By David Luhman on Sun, 05/10/2009 - 01:15

The $500 child credit

Host : Great. You're starting to get me interested. But let's try to get a better understanding of our tax system by going over the changes brought about by the 1997 tax act.

What's one of the simplest and most beneficial parts about the new tax law?

David : I'd have to say the child credit. This is a credit, which is generally better than a deduction. A $500 credit cuts your total tax liability by $500, whereas a $500 deduction may only cut your taxes by $150.

Second, this $500 credit isn't worth $500, at least in 1998. It's only worth $400 in the first year of 1998. After 1998 you get the full $500 per child, regardless of the number of children, as long as your child is under age 17.

Host : So can every family take advantage of this?

David : No. If your income is so low you have no income tax liability, this won't help you. You may laugh, but the IRS literally gives away money through a refundable tax credit called the earned income credit.

The EIC started off as a good idea, but like many things, it got out of control. Presently the law imposes Social Security taxes on low-income workers, and then turns around and refunds these payroll taxes through the EIC.

Host : So on the one hand the government levies a Social Security tax, and then gives this tax back via the income tax's Earned Income Credit, right?

David : That's right, at least in theory. But your EIC refund doesn't depend solely on the Social Security tax you paid. It also depends on your income and number of children you have.

And the round trip involves a lot of waste, paperwork and an estimated $5 billion in fraud annually.

Much of the fraud arises because people pass dependents around -- at least on paper -- to friends to get a higher EIC. And since someone earning $9,000 annually can get an EIC of $3,500, we're not talking about spare change here.

To help reduce the fraud, the new tax law requires every new child's Social Security number be registered at birth. Taking the new child credit for low income families is complex, but it boils down to this.

If you have a low income and only one or two children, the $500 per child credit may not help you, simply because you have no income tax liability. However, if you have three or more children, the new child credit may help you -- if you can get through the paperwork.

Host : Wow. What about middle and upper income people?

David : Most middle income people get the full benefit of the $500 per child credit. However, the $500 benefit phases out for singles making more than $75,000 a year, and joint filers earning more than $110,000 a year.

Host : What do you mean by "phases out"?

David : A phase-out is supposed to improve the equity of the tax code by gradually denying a tax benefit to higher income people.

For example, with the child credit, if you have three kids, you get the full $1,500 on a joint return if your income is $110,000 or below, but you only get a total of $500 at $130,000. If your income is $140,000 or above, you get no benefit.
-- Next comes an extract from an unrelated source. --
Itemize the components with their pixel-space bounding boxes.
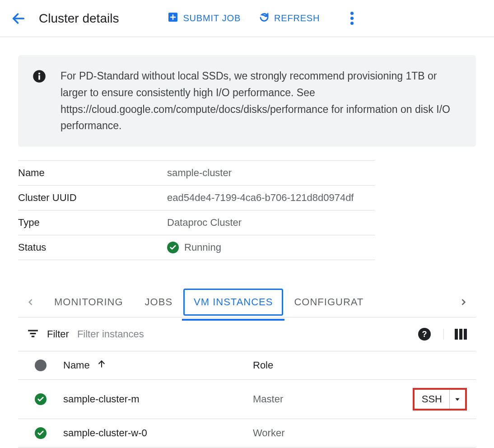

Most people won't argue with this definition of fairness, but phase-outs sure make the tax code more complicated.

Host : So does the new tax law complicate our income tax system?

David : Absolutely. It's funny that politicians who were denouncing the complexity of our tax code are the same ones who have given us a more complicated system. But these "targeted" cuts probably help them get re-elected, so at least the politicians are happy.